- BRIEF
Each entry that follows should be set down precisely, with its pictures removed.

··· INPUT RECORDS ···

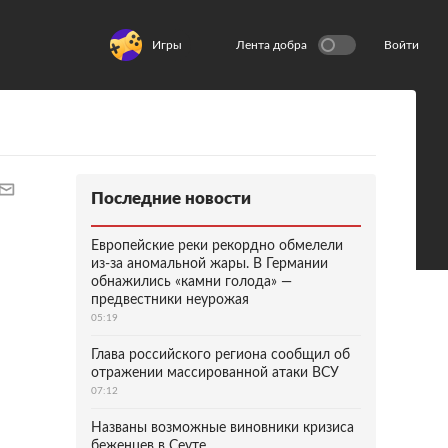
Игры
Лента добра
Войти
Последние новости
Европейские реки рекордно обмелели
из-за аномальной жары. В Германии
обнажились «камни голода» —
предвестники неурожая
05:19
Глава российского региона сообщил об
отражении массированной атаки ВСУ
07:12
Названы возможные виновники кризиса
беженцев в Сеуте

···

- EXERCISE ANSWER
Игры
Лента добра
Войти
Последние новости
Европейские реки рекордно обмелели
из-за аномальной жары. В Германии
обнажились «камни голода» —
предвестники неурожая
05:19
Глава российского региона сообщил об
отражении массированной атаки ВСУ
07:12
Названы возможные виновники кризиса
беженцев в Сеуте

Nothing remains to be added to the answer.